I’d honestly be more interested in a show about a pitcher in a women’s baseball league, but the trailer does pass the Bechdel-Wallace test, and Bunbury seems really well cast, so I’m optimistic. Yay, sports!

4. The Good Place, NBC. Thursdays at 8:30 p.m.

The Good Place‘s trailer might look a little hokey, sure, but the series creator is Mike Schur, co-creator of Parks and Recreation and Brooklyn Nine-Nine, so it’s clear the show has some talent behind it. The Good Place actually seems pretty similar in tone to Schur’s other series in that it pokes fun at potentially serious subjects (in this case, the afterlife) without being mean-spirited. Kristen Bell stars as a woman who, due to a paperwork mix-up, is sent to heaven after she dies despite deserving a place in Hell (The Bad Place). Ted Danson plays…God, I guess? William Jackson Harper, Jameela Jamil, Manny Jacinto, and D’Arcy Carden also star.

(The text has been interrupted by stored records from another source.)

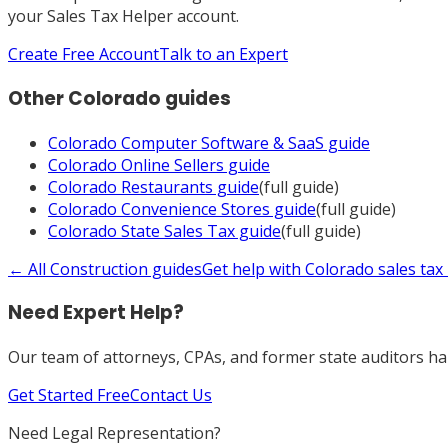
your Sales Tax Helper account.
Create Free Account
Talk to an Expert
Other
Colorado
guides
Colorado
Computer Software & SaaS
guide
Colorado
Online Sellers
guide
Colorado
Restaurants
guide
(full guide)
Colorado
Convenience Stores
guide
(full guide)
Colorado
State Sales Tax
guide
(full guide)
← All
Construction
guides
Get help with
Colorado
sales tax
Need Expert Help?
Our team of attorneys, CPAs, and former state auditors han
Get Started Free
Contact Us
Need Legal Representation?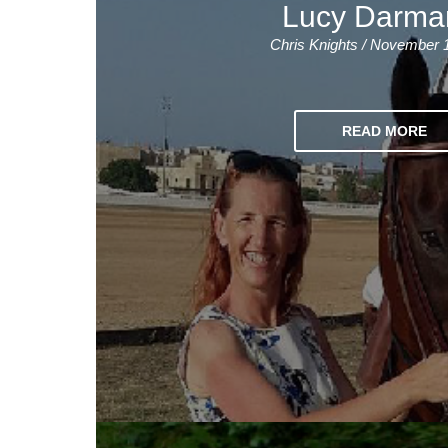
Lucy Darma
Chris Knights / November 
READ MORE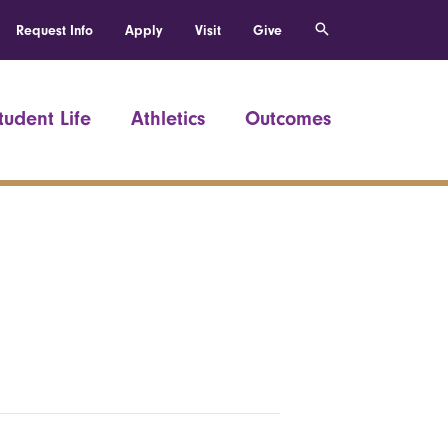
Request Info
Apply
Visit
Give
tudent Life
Athletics
Outcomes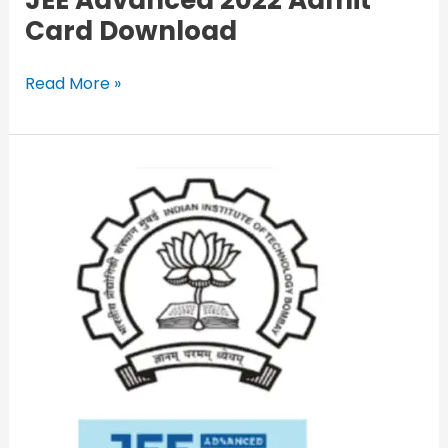
JEE Advanced 2022 Admit
Card Download
Read More »
JEE
Advanced
2022
LIVE
Updates:
Paper
2
Answer
Key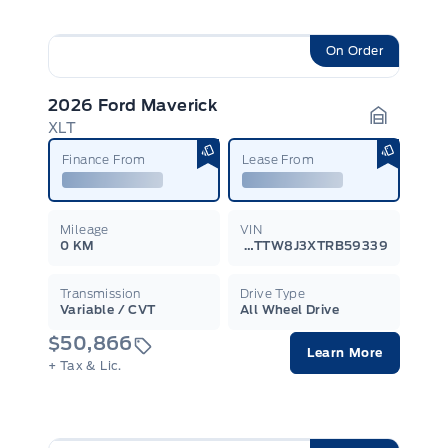
On Order
2026 Ford Maverick
XLT
Garage I
Finance From
Lease From
Mileage
VIN
0 KM
3FTTW8J3XTRB59339
Transmission
Drive Type
Variable / CVT
All Wheel Drive
$50,866
Learn More
+ Tax & Lic.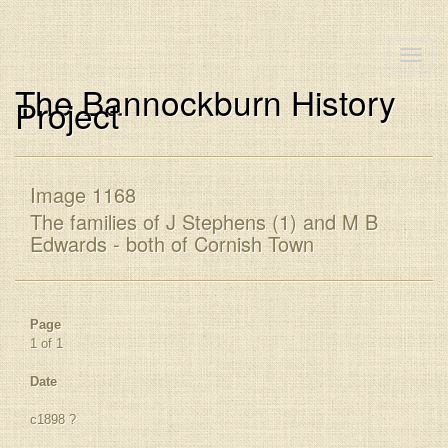
Toggle
naviga
The Bannockburn History
Project
Image 1168
The families of J Stephens (1) and M B
Edwards - both of Cornish Town
Page
1 of 1
Date
c1898 ?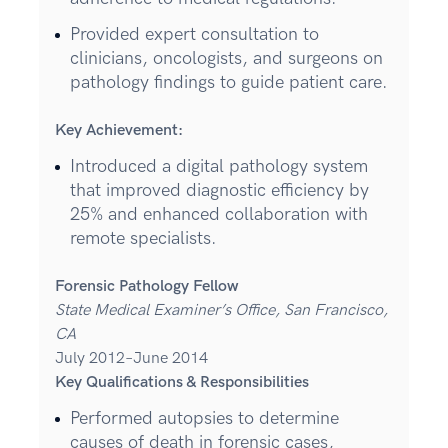
Provided expert consultation to
clinicians, oncologists, and surgeons on
pathology findings to guide patient care.
Key Achievement:
Introduced a digital pathology system
that improved diagnostic efficiency by
25% and enhanced collaboration with
remote specialists.
Forensic Pathology Fellow
State Medical Examiner’s Office, San Francisco,
CA
July 2012–June 2014
Key Qualifications & Responsibilities
Performed autopsies to determine
causes of death in forensic cases,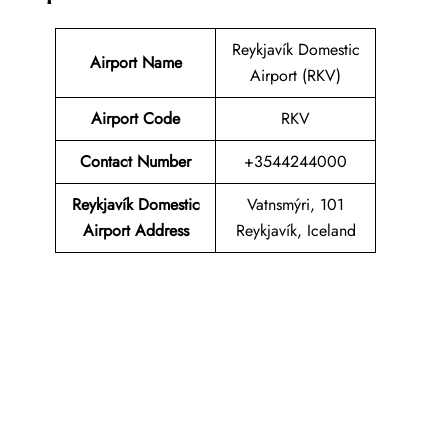
Reykjavík Domestic
Airport Name
Airport (RKV)
Airport Code
RKV
Contact Number
+3544244000
Reykjavík Domestic
Vatnsmýri, 101
Airport Address
Reykjavík, Iceland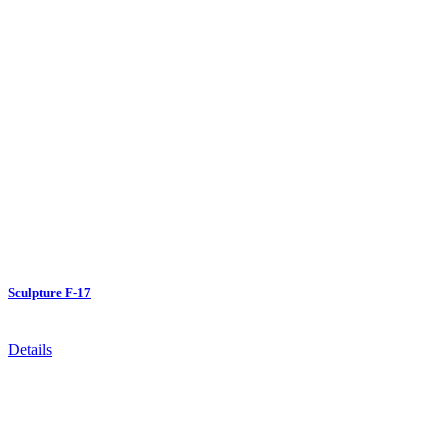
Sculpture F-17
Details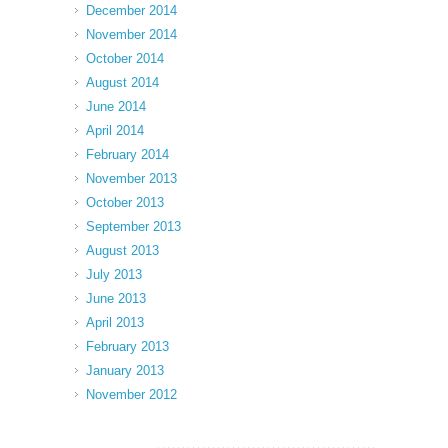
December 2014
November 2014
October 2014
August 2014
June 2014
April 2014
February 2014
November 2013
October 2013
September 2013
August 2013
July 2013
June 2013
April 2013
February 2013
January 2013
November 2012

5. Frequency, The CW. Wednesdays at 9 p.m.

Frequency seems like a show that could either be amazing or infuriating. A gender-swapped adaptation of a 2000 New Line Cinema movie of the same name, the series stars Hayley Atwell look-alike Peyton List (The Flash) as Raimy, a police detective who realizes she can use a ham radio to contact her long-dead father, a detective who was estranged from his family for years before his death. Peyton tries to warn her father about his fate, but accidentally changes her current life (gotta watch out for that Butterfly Effect) in the process, killing her mother.

Frequency’s trailer is pretty suspenseful and delivers all of the fun, supernatural nonsense I’ve come to expect and love from The CW. I can’t help but think the show would be more interesting if Peyton was talking to her long-dead mother, rather than her fatherwhen have you ever seen a family of female detectives in one showbut it should be interesting to see how Peyton interacts with younger versions of herself as well. I wish the series featured more women overall, but I’m intrigued by the concept and will definitely be tuning in.

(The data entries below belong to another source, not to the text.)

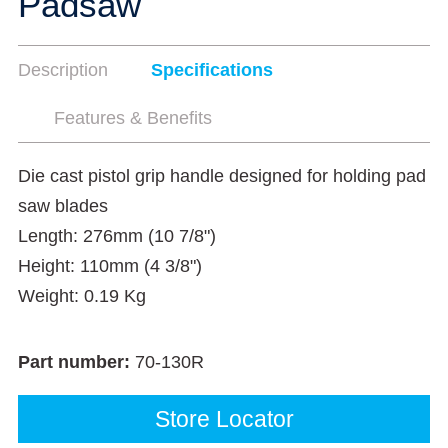
Padsaw
Description
Specifications
Features & Benefits
Die cast pistol grip handle designed for holding pad
saw blades
Length: 276mm (10 7/8")
Height: 110mm (4 3/8")
Weight: 0.19 Kg
Part number:
70-130R
Store Locator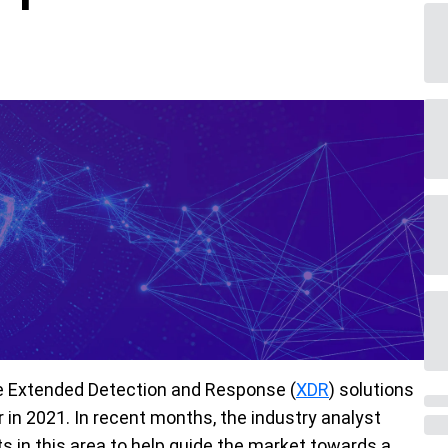
the Extended Detection and Response (
XDR
) solutions
r in 2021. In recent months, the industry analyst
 in this area to help guide the market towards a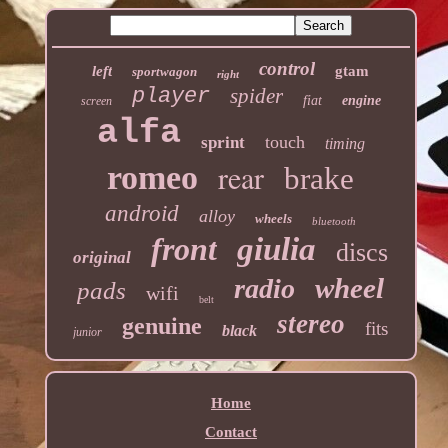
control
left
gtam
sportwagon
right
player
spider
fiat
engine
screen
alfa
touch
sprint
timing
rear
romeo
brake
android
alloy
wheels
bluetooth
front
giulia
discs
original
wheel
radio
pads
wifi
belt
stereo
genuine
fits
black
junior
Home
Contact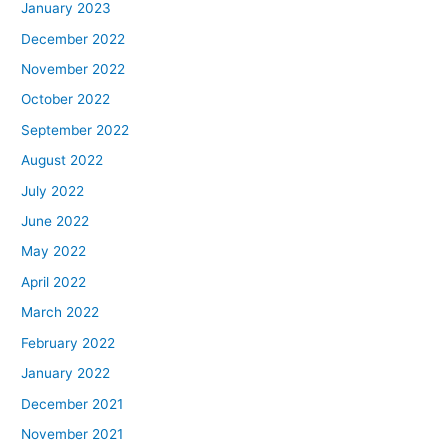
January 2023
December 2022
November 2022
October 2022
September 2022
August 2022
July 2022
June 2022
May 2022
April 2022
March 2022
February 2022
January 2022
December 2021
November 2021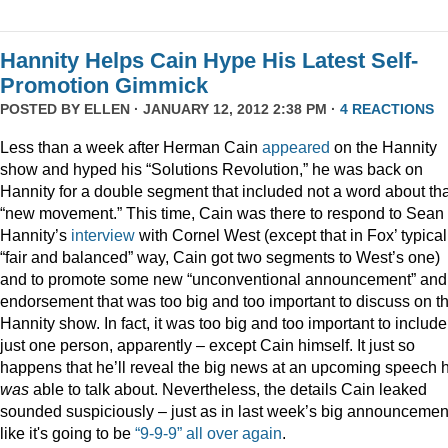
Hannity Helps Cain Hype His Latest Self-
Promotion Gimmick
POSTED BY
ELLEN
· JANUARY 12, 2012 2:38 PM ·
4 REACTIONS
Less than a week after Herman Cain
appeared
on the Hannity
show and hyped his “Solutions Revolution,” he was back on
Hannity for a double segment that included not a word about tha
“new movement.” This time, Cain was there to respond to Sean
Hannity’s
interview
with Cornel West (except that in Fox’ typical
“fair and balanced” way, Cain got two segments to West’s one)
and to promote some new “unconventional announcement” and
endorsement that was too big and too important to discuss on t
Hannity show. In fact, it was too big and too important to include
just one person, apparently – except Cain himself. It just so
happens that he’ll reveal the big news at an upcoming speech 
was
able to talk about. Nevertheless, the details Cain leaked
sounded suspiciously – just as in last week’s big announcemen
like it's going to be
“9-9-9” all over again
.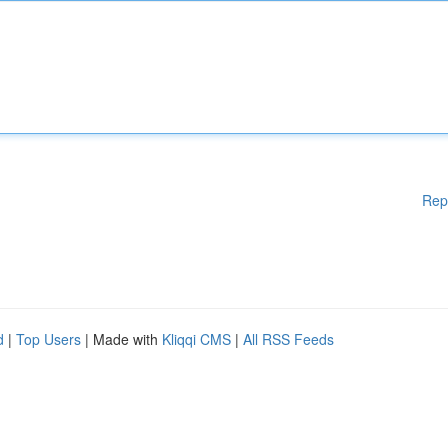
Rep
d
|
Top Users
| Made with
Kliqqi CMS
|
All RSS Feeds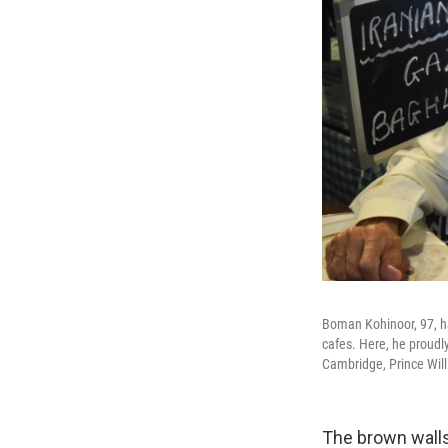
Boman Kohinoor, 97, ha
cafes. Here, he proudl
Cambridge, Prince Wil
The brown walls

6. Still Star-Crossed, ABC. Midseason premiere.

The new Shondaland project Still Star-Crossed is technically an ensemble series, rather than a female-led one. I’m including it here because unlike many of the above shows, which were overwhelmingly written, produced, and created by men, some bad-ass lady creators are behind Still Star-Crossed. The show is based on a book by Melinda Taub, and is written and developed by Scandal co-executive producer Heather Mitchell. Shonda Rhimes, Betsy Beers, and Michael Goldstein are executive producers. Here’s a synopsis, via Collider:

“Still Star-Crossed,” a period drama from Shondaland, picks up where the famous story of Romeo and Juliet ends, charting the treachery, palace intrigue and ill-fated romances of the Montagues and Capulets in the wake of the young lovers’ tragic fate. The series is based on the book by Melinda Taub. “Still Star-Crossed” stars Wade Briggs (“Home and Away”) as Benvolio Montague, Anthony Head as Lord Silvestro Capulet, Zuleikha Robinson as Lady Guiliana Capulet, Lashana Lynch as Rosaline, Ebonee Noel as Livia, Sterling Sulieman as Prince Escalus, Medalion Rahimi as Princess Isabella, Grant Bowler as Damiano Montague, Susan Wooldridge as Nurse, Torrance Coombs as Paris and Dan Hildebrand as Friar Lawrence. Heather Mitchell (“Scandal,” “Grey’s Anatomy”) is writer and executive producer. Shonda Rhimes, Betsy Beers and Michael Goldstein are executive producers. Michael Offer is executive producer and director of the pilot, from ABC Studios.


Although those are the female-led series whose concepts and early buzz seem the most promising to me, they’re not the only new female-led shows to look out for.

I strongly considered putting Hayley Atwell’s Conviction on this list, and it pained me not to, but the series’ trailer is…not great. I’m also hyped for CBS’ Katherine Heigl-starring Doubt, if only because it’ll also feature Laverne Cox. Fox’s Superstar, from Empire co-creator Lee Daniels, also seems like a show to watch out for, and ensemble series like The CW’s Riverdale also seem like they’ll feature inclusive casts and awesome female characters.

What new shows are you most excited about?